Der Text wurde von der italienischen Agentur Ansa verbreitet, Radio Vatikan veröffentlichte ihn unter der Überschrift: "Der Gehorsam gegenüber Gott macht den Menschen wirklich frei, auch, um sich der Diktatur des Konformismus zu widersetzen." Die Passage, in der Papst Benedikt XVI. offenkundig Bezug nimmt auf die Angriffe, unter denen die Kirche wegen der zahlreichen Missbrauchsfälle durch Priester und andere Kirchenbedienstete in vielen Ländern steht, taucht dort jedoch erst gegen Schluss des Beitrages auf.
Demonstration für den Papst
Das Kirchenoberhaupt sagte am Donnerstag weiter, es gehe darum, sich dem Vergeben zu öffnen, sich auf die Vergebung vorzubereiten, sich verändern zu lassen. Deutlicher hat sich der Papst bisher nur in seinem Hirtenbrief an die Gläubigen in Irland vom 20. März. geäußert. Am Wochenende fliegt Benedikt XVI. nach Malta, es ist seine erste Auslandsreise seit Bekanntwerden der Missbrauchsskandale. Auch dort gibt es mehrere Dutzend Opfer. Einige von ihnen haben gebeten, dass der Papst sich mit ihnen treffen soll.

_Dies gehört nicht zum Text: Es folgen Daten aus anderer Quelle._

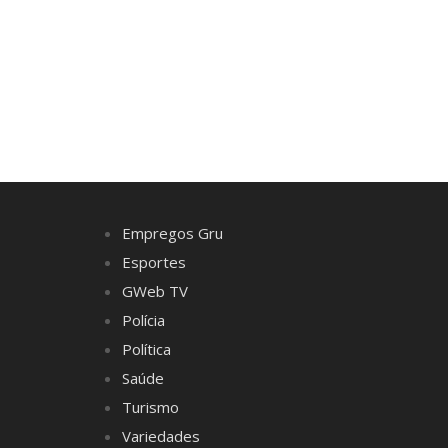
Empregos Gru
Esportes
GWeb TV
Polícia
Política
Saúde
Turismo
Variedades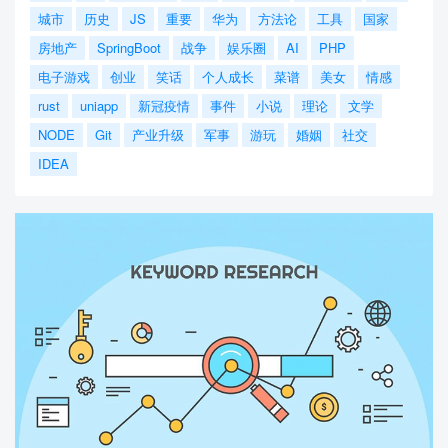
城市
历史
JS
重要
华为
方法论
工具
国家
房地产
SpringBoot
战争
娱乐圈
AI
PHP
电子游戏
创业
笑话
个人成长
菜谱
美女
情感
rust
uniapp
新冠疫情
事件
小说
理论
文学
NODE
Git
产业升级
军事
游玩
婚姻
社交
IDEA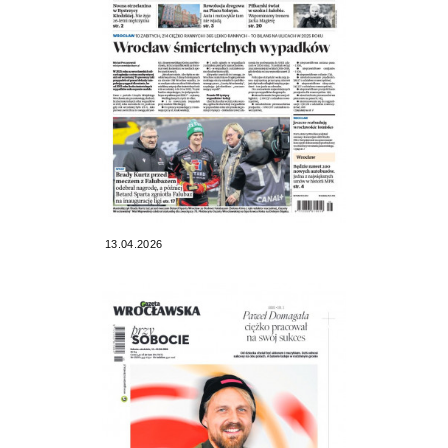
13.04.2026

Unterdessen hat wegen der Vorwürfe gegen den Papst die vatikanische Kleruskongregation die Priester weltweit zu einer Solidaritätsdemonstration für das Kirchenoberhaupt aufgerufen. Die Kundgebung soll am 11.Juni auf dem Petersplatz in Rom stattfinden.
Kardinal Claudio Hummes, rief in einem Brief an 400.000 Geistliche aus aller Welt zu der Aktion auf. "Es geht darum, unserem geliebten Papst Benedikt XVI. unsere Solidarität, unsere Unterstützung, unser Vertrauen zu zeigen", schrieb er in dem Brief, den die Glaubenskongregation am Donnerstag im Internet veröffentlichte. Eine ähnliche Aktion plant das italienische Bündnis laizistischer Gruppen für Mitte Mai.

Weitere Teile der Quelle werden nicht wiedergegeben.